Shield is a security application designed for system administrators and CISOs (Chief Information Security Officers) to effectively manage employee exposure to sensitive information within their organization. With an intuitive interface, Shield enables CISOs to set sensitivity levels, and administrators to ensure that confidential data remains secure. This application provides a comprehensive solution for maintaining organizational information and minimizing potential risks.
In the ever-evolving landscape of information security, ensuring access to confidential data only by authorized personnel is a complex task. Shield aims to streamline this process by providing a robust solution that allows administrators to set, monitor and control sensitivity levels, reducing the risk of unauthorized access and data breaches.
The main problem is: administrators face challenges in effectively overseeing access permissions to their company's information.
Furthermore, In the absence of systematic regulation there are additional consequences: it can lead to increased security risks in the organization. Without a structured system for managing and controlling access permissions to sensitive information, there is an increased likelihood of unauthorized access and data breaches.

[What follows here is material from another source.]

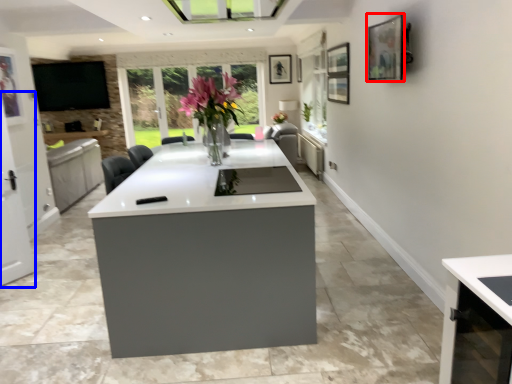 Question: Which object is further to the camera taking this photo, picture frame (highlighted by a red box) or screen door (highlighted by a blue box)?

Choices:
 (A) picture frame
 (B) screen door

Answer: (B)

This could result in a breach of confidentiality, potential loss of sensitive data and increased susceptibility to cyber threats, ultimately undermining the organization's overall security posture.
I've researched a variety of apps including security apps, time management apps, task management apps and customer relationship management apps.
The app is designed for two user types: Chief Information Security Officers (CISOs) and administrators. The CISO sets sensitivity levels for organizational information, while administrators implement these levels for employees based on their permissions. The app also allows CISOs and admins, visibility into which individuals have access to which information.
After analyzing the outcomes of my user and market research, I have developed a user flow for administrators to apply data classifications to fields.
The CISO (Chief Information Security Officer) establishes sensitivity levels and assigns categories to them. By dragging them up or down, they determine the degree of sensitivity, emphasizing the importance of positioning the more severe ones at the top.
The CISO has an overview screen that allows monitoring of any environment within the organization. This screen provides information about the risk profile, risk score, percentage of classified data, and risk exposure.
When the 'Show suggestions' button is clicked, the application offers the administrator guidance on categorizing specific fields with appropriate sensitivity levels. The admin can approve all, decline all or partially approve only some fields.
In the toolbar, there is an indicator showing the timestamp of when the classifications were last applied.
Users have the option to filter the information suggested by the application based on sensitivity levels, enabling them to efficiently manage classifications in a more convenient manner.